• Supplied records
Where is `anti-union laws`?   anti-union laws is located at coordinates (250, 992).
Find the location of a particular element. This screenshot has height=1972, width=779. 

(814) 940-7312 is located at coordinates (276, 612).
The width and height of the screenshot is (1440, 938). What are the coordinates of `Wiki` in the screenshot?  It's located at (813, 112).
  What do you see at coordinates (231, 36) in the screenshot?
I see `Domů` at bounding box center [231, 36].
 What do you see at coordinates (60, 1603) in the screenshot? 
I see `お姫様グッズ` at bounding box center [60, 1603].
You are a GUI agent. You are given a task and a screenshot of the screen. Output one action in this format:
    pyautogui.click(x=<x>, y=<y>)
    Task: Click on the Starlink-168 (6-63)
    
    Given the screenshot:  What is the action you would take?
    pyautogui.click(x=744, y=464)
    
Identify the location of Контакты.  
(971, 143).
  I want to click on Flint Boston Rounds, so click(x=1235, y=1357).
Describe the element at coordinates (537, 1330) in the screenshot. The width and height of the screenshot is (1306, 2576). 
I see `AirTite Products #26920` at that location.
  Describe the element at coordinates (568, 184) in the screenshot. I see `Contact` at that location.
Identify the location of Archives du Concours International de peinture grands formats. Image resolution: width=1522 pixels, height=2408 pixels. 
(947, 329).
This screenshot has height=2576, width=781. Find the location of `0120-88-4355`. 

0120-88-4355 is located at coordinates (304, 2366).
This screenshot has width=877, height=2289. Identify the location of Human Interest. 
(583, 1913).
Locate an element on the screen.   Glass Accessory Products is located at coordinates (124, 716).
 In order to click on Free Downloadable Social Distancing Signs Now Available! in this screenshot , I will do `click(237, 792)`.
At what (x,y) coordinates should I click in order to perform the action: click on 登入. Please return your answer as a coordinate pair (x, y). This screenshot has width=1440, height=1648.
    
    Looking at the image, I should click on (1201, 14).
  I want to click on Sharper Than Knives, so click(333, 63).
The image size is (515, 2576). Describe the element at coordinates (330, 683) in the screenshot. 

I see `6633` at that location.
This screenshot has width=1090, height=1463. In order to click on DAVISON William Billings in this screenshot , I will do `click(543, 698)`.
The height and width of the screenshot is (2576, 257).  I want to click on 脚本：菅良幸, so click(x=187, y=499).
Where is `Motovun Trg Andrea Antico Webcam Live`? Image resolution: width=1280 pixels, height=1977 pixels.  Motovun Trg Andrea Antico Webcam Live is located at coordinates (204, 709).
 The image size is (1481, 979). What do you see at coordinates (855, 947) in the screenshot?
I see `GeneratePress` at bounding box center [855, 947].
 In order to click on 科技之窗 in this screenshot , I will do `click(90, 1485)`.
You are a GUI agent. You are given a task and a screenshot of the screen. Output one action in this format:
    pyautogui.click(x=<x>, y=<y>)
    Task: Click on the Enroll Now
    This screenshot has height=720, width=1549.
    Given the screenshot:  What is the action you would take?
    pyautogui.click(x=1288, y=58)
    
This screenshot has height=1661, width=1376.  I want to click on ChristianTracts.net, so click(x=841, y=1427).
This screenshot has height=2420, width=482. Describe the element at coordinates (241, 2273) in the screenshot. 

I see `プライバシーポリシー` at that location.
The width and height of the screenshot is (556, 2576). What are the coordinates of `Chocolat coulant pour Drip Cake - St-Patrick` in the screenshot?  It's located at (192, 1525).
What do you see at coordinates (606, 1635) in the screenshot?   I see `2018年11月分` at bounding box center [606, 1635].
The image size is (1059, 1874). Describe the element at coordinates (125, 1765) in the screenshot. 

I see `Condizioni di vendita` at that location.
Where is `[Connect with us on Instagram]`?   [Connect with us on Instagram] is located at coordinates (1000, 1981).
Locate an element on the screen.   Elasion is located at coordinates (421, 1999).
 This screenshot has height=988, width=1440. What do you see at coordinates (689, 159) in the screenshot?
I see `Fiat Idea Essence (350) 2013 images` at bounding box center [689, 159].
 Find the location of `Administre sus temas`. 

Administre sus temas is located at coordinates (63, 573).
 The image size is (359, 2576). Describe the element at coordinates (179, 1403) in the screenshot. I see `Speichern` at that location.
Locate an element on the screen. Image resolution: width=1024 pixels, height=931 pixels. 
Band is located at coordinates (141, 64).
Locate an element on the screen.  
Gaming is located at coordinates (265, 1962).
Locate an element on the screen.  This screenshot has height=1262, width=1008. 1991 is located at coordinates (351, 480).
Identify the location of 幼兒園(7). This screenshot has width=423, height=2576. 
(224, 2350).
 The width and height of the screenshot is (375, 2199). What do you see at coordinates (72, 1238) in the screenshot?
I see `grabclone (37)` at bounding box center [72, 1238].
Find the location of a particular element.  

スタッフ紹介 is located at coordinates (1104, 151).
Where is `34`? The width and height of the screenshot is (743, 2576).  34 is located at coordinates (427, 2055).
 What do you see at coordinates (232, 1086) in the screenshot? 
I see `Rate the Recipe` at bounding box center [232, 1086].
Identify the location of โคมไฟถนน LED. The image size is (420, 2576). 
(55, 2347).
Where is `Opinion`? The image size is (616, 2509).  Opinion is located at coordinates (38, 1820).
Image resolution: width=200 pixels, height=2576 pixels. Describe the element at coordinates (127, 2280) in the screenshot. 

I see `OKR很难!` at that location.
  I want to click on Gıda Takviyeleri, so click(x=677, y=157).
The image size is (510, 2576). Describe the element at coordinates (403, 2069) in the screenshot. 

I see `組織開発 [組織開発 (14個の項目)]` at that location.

• Work item
Write out all the entries exactly.

• Solution below
Where is `anti-union laws`?   anti-union laws is located at coordinates (250, 992).
Find the location of a particular element. This screenshot has height=1972, width=779. 

(814) 940-7312 is located at coordinates (276, 612).
The width and height of the screenshot is (1440, 938). What are the coordinates of `Wiki` in the screenshot?  It's located at (813, 112).
  What do you see at coordinates (231, 36) in the screenshot?
I see `Domů` at bounding box center [231, 36].
 What do you see at coordinates (60, 1603) in the screenshot? 
I see `お姫様グッズ` at bounding box center [60, 1603].
You are a GUI agent. You are given a task and a screenshot of the screen. Output one action in this format:
    pyautogui.click(x=<x>, y=<y>)
    Task: Click on the Starlink-168 (6-63)
    
    Given the screenshot:  What is the action you would take?
    pyautogui.click(x=744, y=464)
    
Identify the location of Контакты.  
(971, 143).
  I want to click on Flint Boston Rounds, so click(x=1235, y=1357).
Describe the element at coordinates (537, 1330) in the screenshot. The width and height of the screenshot is (1306, 2576). 
I see `AirTite Products #26920` at that location.
  Describe the element at coordinates (568, 184) in the screenshot. I see `Contact` at that location.
Identify the location of Archives du Concours International de peinture grands formats. Image resolution: width=1522 pixels, height=2408 pixels. 
(947, 329).
This screenshot has height=2576, width=781. Find the location of `0120-88-4355`. 

0120-88-4355 is located at coordinates (304, 2366).
This screenshot has width=877, height=2289. Identify the location of Human Interest. 
(583, 1913).
Locate an element on the screen.   Glass Accessory Products is located at coordinates (124, 716).
 In order to click on Free Downloadable Social Distancing Signs Now Available! in this screenshot , I will do `click(237, 792)`.
At what (x,y) coordinates should I click in order to perform the action: click on 登入. Please return your answer as a coordinate pair (x, y). This screenshot has width=1440, height=1648.
    
    Looking at the image, I should click on (1201, 14).
  I want to click on Sharper Than Knives, so click(333, 63).
The image size is (515, 2576). Describe the element at coordinates (330, 683) in the screenshot. 

I see `6633` at that location.
This screenshot has width=1090, height=1463. In order to click on DAVISON William Billings in this screenshot , I will do `click(543, 698)`.
The height and width of the screenshot is (2576, 257).  I want to click on 脚本：菅良幸, so click(x=187, y=499).
Where is `Motovun Trg Andrea Antico Webcam Live`? Image resolution: width=1280 pixels, height=1977 pixels.  Motovun Trg Andrea Antico Webcam Live is located at coordinates (204, 709).
 The image size is (1481, 979). What do you see at coordinates (855, 947) in the screenshot?
I see `GeneratePress` at bounding box center [855, 947].
 In order to click on 科技之窗 in this screenshot , I will do `click(90, 1485)`.
You are a GUI agent. You are given a task and a screenshot of the screen. Output one action in this format:
    pyautogui.click(x=<x>, y=<y>)
    Task: Click on the Enroll Now
    This screenshot has height=720, width=1549.
    Given the screenshot:  What is the action you would take?
    pyautogui.click(x=1288, y=58)
    
This screenshot has height=1661, width=1376.  I want to click on ChristianTracts.net, so click(x=841, y=1427).
This screenshot has height=2420, width=482. Describe the element at coordinates (241, 2273) in the screenshot. 

I see `プライバシーポリシー` at that location.
The width and height of the screenshot is (556, 2576). What are the coordinates of `Chocolat coulant pour Drip Cake - St-Patrick` in the screenshot?  It's located at (192, 1525).
What do you see at coordinates (606, 1635) in the screenshot?   I see `2018年11月分` at bounding box center [606, 1635].
The image size is (1059, 1874). Describe the element at coordinates (125, 1765) in the screenshot. 

I see `Condizioni di vendita` at that location.
Where is `[Connect with us on Instagram]`?   [Connect with us on Instagram] is located at coordinates (1000, 1981).
Locate an element on the screen.   Elasion is located at coordinates (421, 1999).
 This screenshot has height=988, width=1440. What do you see at coordinates (689, 159) in the screenshot?
I see `Fiat Idea Essence (350) 2013 images` at bounding box center [689, 159].
 Find the location of `Administre sus temas`. 

Administre sus temas is located at coordinates (63, 573).
 The image size is (359, 2576). Describe the element at coordinates (179, 1403) in the screenshot. I see `Speichern` at that location.
Locate an element on the screen. Image resolution: width=1024 pixels, height=931 pixels. 
Band is located at coordinates (141, 64).
Locate an element on the screen.  
Gaming is located at coordinates (265, 1962).
Locate an element on the screen.  This screenshot has height=1262, width=1008. 1991 is located at coordinates (351, 480).
Identify the location of 幼兒園(7). This screenshot has width=423, height=2576. 
(224, 2350).
 The width and height of the screenshot is (375, 2199). What do you see at coordinates (72, 1238) in the screenshot?
I see `grabclone (37)` at bounding box center [72, 1238].
Find the location of a particular element.  

スタッフ紹介 is located at coordinates (1104, 151).
Where is `34`? The width and height of the screenshot is (743, 2576).  34 is located at coordinates (427, 2055).
 What do you see at coordinates (232, 1086) in the screenshot? 
I see `Rate the Recipe` at bounding box center [232, 1086].
Identify the location of โคมไฟถนน LED. The image size is (420, 2576). 
(55, 2347).
Where is `Opinion`? The image size is (616, 2509).  Opinion is located at coordinates (38, 1820).
Image resolution: width=200 pixels, height=2576 pixels. Describe the element at coordinates (127, 2280) in the screenshot. 

I see `OKR很难!` at that location.
  I want to click on Gıda Takviyeleri, so click(x=677, y=157).
The image size is (510, 2576). Describe the element at coordinates (403, 2069) in the screenshot. 

I see `組織開発 [組織開発 (14個の項目)]` at that location.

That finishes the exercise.